Solté mi bastón, al caer sobre las hojas secas hizo un ruido sordo. Pensé: “Esto fue lo último que escuchó el bosque, el bastón de mi hermano al caer, antes de que su cuerpo se desplomara también sobre la tierra y las hojas”. Pero aquel pensamiento lo consideré baladí, la muerte de mi hermano ocurrió cuando las hojas verdes cubrían las ramas, hacía ya varios meses, esas hojas secas esparcidas por el suelo eran otro bosque, él no había perecido allí. Tal reflexión me causó desasosiego.

Realmente no pude explicarle a quienes me preguntaban, qué era lo que me hacía viajar hasta ese bosque oscuro.
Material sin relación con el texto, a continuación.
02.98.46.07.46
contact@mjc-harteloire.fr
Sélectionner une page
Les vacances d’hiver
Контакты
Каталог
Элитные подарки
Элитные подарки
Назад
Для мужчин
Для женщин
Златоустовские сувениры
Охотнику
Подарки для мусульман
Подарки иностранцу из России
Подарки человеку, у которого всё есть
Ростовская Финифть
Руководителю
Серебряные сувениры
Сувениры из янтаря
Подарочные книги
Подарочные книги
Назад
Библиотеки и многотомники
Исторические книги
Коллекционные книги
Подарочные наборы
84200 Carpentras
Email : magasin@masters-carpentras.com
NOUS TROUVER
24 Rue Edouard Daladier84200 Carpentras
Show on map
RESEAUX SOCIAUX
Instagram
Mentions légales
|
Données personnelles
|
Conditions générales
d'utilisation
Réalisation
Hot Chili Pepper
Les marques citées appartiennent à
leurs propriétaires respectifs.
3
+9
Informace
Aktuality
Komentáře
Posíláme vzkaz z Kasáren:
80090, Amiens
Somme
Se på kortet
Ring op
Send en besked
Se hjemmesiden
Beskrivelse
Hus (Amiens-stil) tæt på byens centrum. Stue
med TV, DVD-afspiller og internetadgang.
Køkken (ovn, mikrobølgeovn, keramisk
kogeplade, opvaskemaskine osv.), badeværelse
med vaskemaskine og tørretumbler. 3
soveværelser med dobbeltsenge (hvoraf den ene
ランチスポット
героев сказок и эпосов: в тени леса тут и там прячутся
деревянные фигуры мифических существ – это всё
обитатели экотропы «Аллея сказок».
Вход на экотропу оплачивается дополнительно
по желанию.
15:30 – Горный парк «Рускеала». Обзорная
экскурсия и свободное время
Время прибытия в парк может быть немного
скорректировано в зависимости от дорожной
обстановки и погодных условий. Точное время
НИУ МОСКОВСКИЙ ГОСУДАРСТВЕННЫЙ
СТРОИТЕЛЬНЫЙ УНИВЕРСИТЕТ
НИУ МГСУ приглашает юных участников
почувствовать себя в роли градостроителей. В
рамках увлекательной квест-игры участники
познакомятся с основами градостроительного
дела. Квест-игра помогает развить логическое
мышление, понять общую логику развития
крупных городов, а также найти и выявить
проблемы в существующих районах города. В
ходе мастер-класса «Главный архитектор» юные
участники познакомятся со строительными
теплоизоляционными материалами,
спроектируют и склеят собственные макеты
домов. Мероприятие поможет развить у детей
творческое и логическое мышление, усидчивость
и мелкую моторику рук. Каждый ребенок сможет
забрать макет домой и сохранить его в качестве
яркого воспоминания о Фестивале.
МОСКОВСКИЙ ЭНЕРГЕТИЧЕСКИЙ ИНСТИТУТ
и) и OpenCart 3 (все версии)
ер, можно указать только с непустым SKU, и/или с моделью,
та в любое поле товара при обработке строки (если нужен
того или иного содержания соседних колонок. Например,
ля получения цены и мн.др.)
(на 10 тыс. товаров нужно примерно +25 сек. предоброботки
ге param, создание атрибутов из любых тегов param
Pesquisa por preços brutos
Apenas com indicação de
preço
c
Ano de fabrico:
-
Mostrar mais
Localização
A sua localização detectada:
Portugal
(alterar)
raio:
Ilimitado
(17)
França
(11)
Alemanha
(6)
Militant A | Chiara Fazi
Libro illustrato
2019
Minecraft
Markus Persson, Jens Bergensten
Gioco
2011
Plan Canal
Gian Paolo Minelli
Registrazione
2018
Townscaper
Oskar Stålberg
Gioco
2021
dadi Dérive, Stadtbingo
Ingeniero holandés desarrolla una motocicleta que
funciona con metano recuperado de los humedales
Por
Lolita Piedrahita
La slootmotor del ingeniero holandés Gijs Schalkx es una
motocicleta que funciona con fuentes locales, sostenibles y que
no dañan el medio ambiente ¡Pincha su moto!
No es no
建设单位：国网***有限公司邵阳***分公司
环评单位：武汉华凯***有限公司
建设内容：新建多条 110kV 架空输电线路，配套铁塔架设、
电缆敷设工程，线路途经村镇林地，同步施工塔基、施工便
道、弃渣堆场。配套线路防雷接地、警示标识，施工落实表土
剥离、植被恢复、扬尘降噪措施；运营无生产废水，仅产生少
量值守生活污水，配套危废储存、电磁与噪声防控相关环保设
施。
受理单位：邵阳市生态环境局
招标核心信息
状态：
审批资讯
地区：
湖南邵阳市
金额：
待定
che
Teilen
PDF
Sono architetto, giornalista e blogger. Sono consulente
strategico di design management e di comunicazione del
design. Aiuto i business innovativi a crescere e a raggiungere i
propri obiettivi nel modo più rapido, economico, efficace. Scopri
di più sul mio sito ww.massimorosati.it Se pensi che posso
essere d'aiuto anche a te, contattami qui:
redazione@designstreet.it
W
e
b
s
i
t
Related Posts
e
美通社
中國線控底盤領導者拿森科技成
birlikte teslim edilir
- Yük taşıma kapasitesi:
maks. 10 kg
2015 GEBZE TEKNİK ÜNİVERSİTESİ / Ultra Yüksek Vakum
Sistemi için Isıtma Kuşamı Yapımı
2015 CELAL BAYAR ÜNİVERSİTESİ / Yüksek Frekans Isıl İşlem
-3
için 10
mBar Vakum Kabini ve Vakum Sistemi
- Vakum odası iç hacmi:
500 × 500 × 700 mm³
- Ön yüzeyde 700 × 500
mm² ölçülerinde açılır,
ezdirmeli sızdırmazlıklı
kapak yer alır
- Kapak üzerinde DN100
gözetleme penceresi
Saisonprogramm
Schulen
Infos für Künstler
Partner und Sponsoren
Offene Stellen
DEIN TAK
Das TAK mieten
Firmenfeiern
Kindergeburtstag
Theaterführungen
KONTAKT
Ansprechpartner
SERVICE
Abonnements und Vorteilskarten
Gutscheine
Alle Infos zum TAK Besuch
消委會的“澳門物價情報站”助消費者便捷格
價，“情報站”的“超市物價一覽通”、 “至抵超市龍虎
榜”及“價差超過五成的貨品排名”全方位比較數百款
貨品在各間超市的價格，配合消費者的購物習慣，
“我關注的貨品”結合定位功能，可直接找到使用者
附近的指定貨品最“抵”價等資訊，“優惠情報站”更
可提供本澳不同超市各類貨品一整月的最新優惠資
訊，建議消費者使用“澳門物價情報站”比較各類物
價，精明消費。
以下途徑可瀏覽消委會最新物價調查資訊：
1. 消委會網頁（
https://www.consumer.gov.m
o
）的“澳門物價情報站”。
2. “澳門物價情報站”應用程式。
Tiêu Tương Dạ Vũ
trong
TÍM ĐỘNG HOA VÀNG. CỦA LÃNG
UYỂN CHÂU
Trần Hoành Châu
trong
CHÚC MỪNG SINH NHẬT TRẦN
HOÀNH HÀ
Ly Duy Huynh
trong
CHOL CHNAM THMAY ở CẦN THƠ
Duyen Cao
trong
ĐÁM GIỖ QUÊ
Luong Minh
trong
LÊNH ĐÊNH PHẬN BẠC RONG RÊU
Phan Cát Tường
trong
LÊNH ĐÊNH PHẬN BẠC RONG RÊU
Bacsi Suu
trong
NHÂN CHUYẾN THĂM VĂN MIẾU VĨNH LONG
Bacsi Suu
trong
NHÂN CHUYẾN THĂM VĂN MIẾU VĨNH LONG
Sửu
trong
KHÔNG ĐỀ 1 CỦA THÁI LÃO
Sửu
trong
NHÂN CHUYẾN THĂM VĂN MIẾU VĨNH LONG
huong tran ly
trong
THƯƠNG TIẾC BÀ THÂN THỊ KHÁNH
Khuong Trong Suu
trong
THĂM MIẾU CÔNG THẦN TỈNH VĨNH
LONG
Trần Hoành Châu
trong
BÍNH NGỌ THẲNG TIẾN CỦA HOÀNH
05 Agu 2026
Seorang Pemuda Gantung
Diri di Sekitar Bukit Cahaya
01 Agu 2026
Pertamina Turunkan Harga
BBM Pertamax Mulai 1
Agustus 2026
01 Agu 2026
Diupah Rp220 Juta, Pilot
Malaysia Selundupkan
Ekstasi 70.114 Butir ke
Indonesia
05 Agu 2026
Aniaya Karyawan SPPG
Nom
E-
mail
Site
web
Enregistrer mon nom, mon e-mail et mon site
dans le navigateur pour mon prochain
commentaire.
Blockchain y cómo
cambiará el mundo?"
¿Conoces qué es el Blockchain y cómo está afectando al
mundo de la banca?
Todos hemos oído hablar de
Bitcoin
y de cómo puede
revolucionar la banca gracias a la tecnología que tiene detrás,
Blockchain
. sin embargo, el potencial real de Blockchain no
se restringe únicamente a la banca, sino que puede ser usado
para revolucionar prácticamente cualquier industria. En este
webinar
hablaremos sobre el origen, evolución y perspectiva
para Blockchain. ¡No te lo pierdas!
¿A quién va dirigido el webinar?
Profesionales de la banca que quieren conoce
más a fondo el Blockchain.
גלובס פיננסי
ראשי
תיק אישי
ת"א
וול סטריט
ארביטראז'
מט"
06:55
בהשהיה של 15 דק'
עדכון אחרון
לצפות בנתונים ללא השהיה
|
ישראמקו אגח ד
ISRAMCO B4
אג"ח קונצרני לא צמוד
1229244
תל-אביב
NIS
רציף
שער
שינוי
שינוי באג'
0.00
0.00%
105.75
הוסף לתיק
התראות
Supuse que quería seguir sus pasos, hospedarme dónde él se había hospedado, hablar con quienes hablaron con él, buscar sus huellas en la tierra húmeda por el rocío. Pero la verdad es que ni yo mismo tenía una respuesta. Mi hermano había muerto, eso era lo único que sabía, que unos cazadores lo encontraron al pie de un árbol con una soga al cuello, cuando las hojas eran verdes. Tampoco conocía el objetivo de mi búsqueda, pero miraba con mucha atención al suelo, al cielo, a los árboles, los insectos, me convencí de que efectivamente buscaba algo.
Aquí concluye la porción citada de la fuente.